_SUPPLIED ENTRIES_
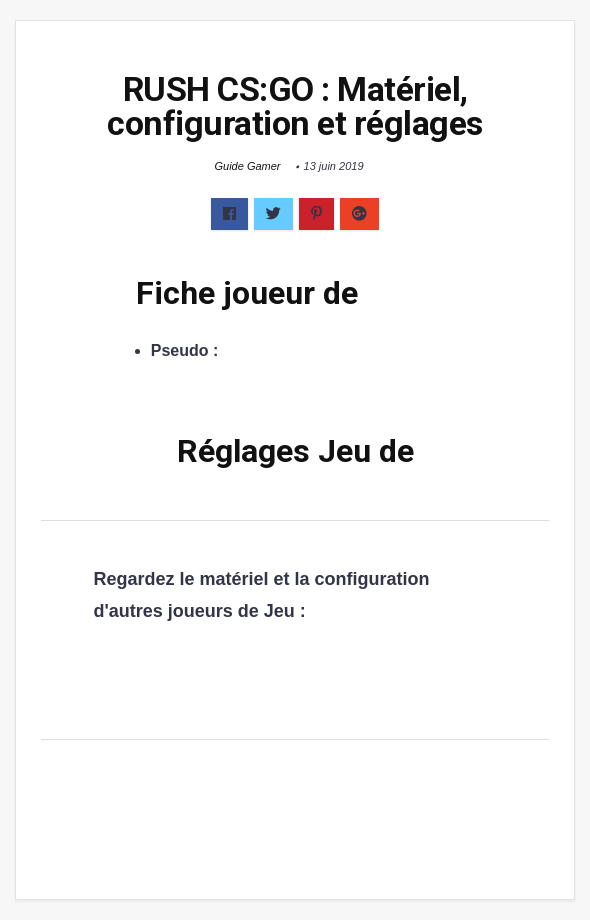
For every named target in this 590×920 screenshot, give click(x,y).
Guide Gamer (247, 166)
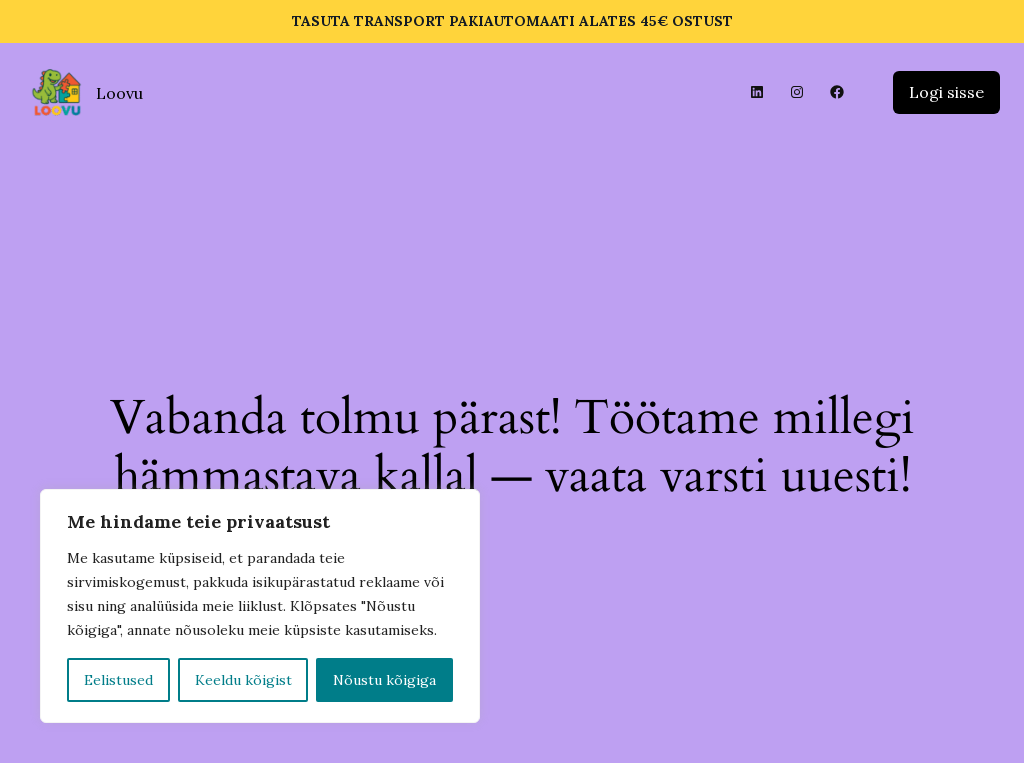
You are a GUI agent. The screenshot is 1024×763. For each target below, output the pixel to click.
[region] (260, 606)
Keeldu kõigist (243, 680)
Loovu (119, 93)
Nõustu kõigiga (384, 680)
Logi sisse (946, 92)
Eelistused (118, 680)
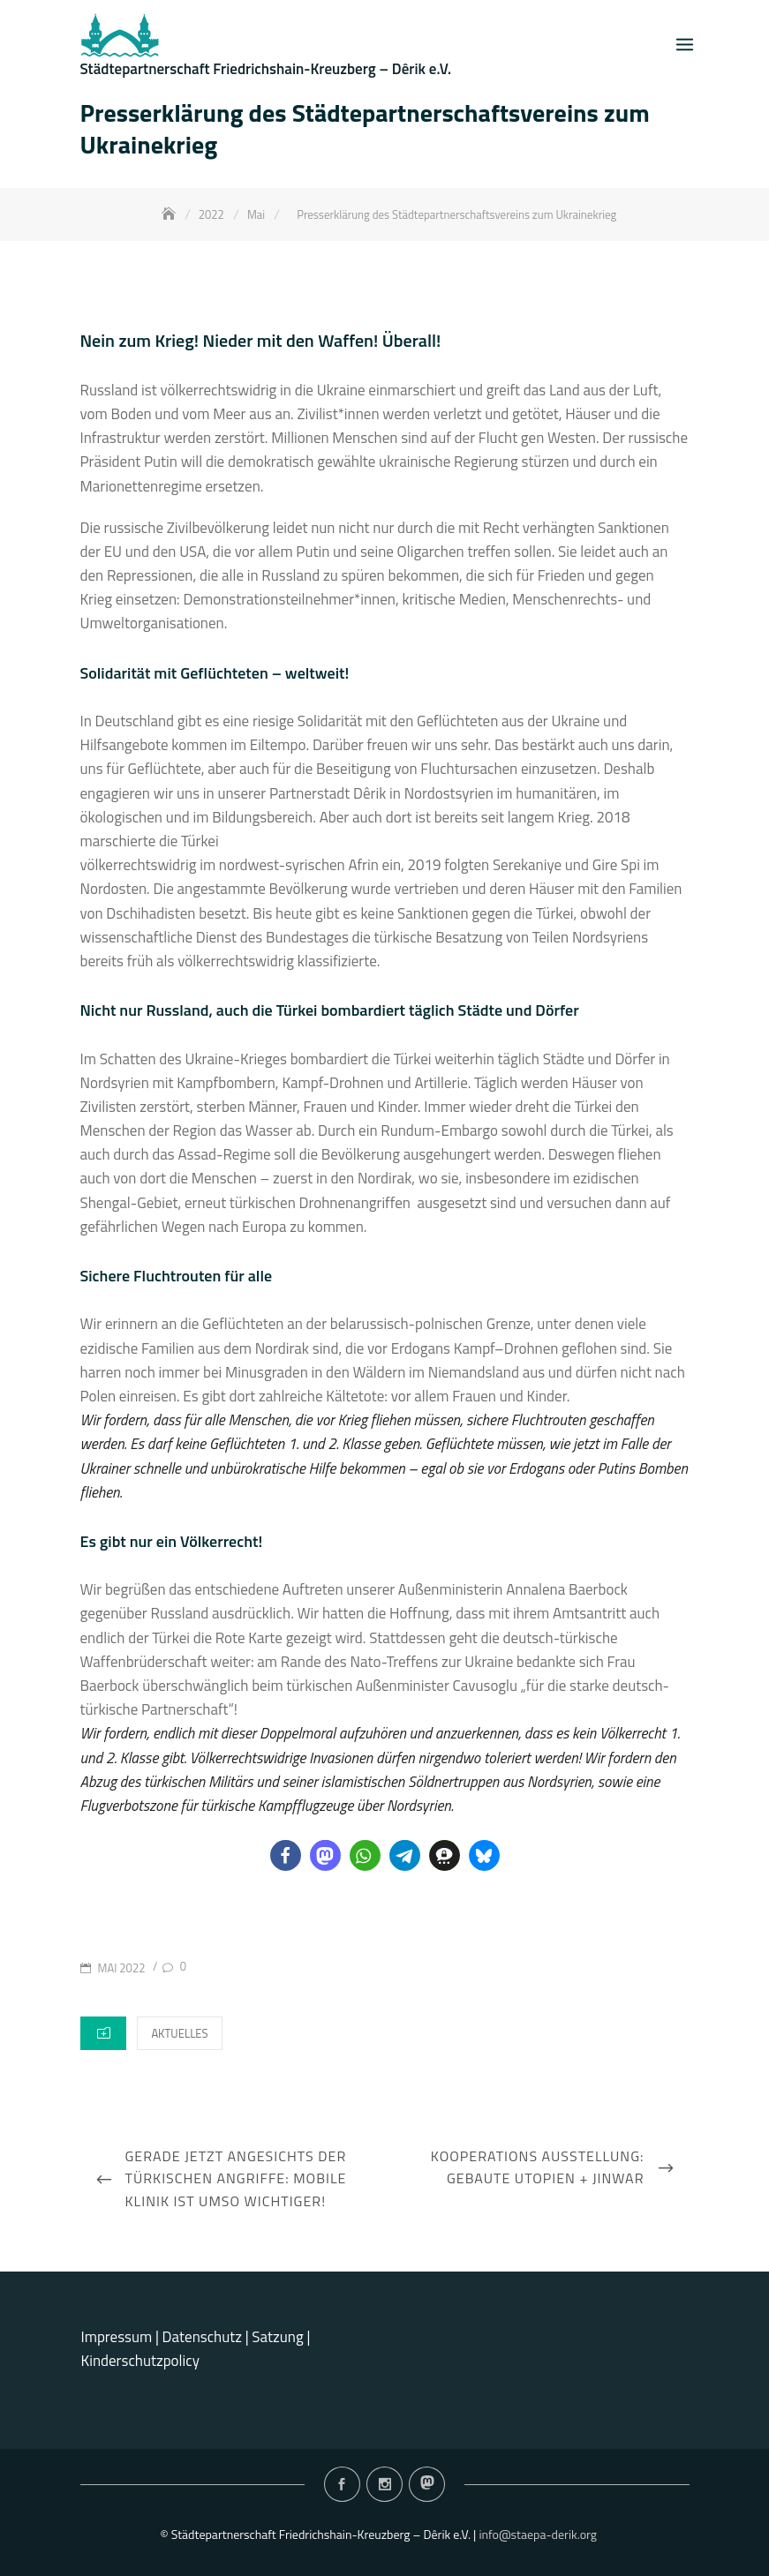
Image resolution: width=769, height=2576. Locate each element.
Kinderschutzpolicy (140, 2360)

_PROBLEM_
Produce the full material again verbatim, with the pictures dropped.

_THE ANSWER_
For every named target in this 590×920 screenshot, give click(x,y).
Guide Gamer (247, 166)
You are a GUI agent. The screenshot is 1024×763. For each target below, output the pixel to click.
[region] (260, 606)
Keeldu kõigist (243, 680)
Loovu (119, 93)
Nõustu kõigiga (384, 680)
Logi sisse (946, 92)
Eelistused (118, 680)
Image resolution: width=769, height=2576. Locate each element.
Kinderschutzpolicy (140, 2360)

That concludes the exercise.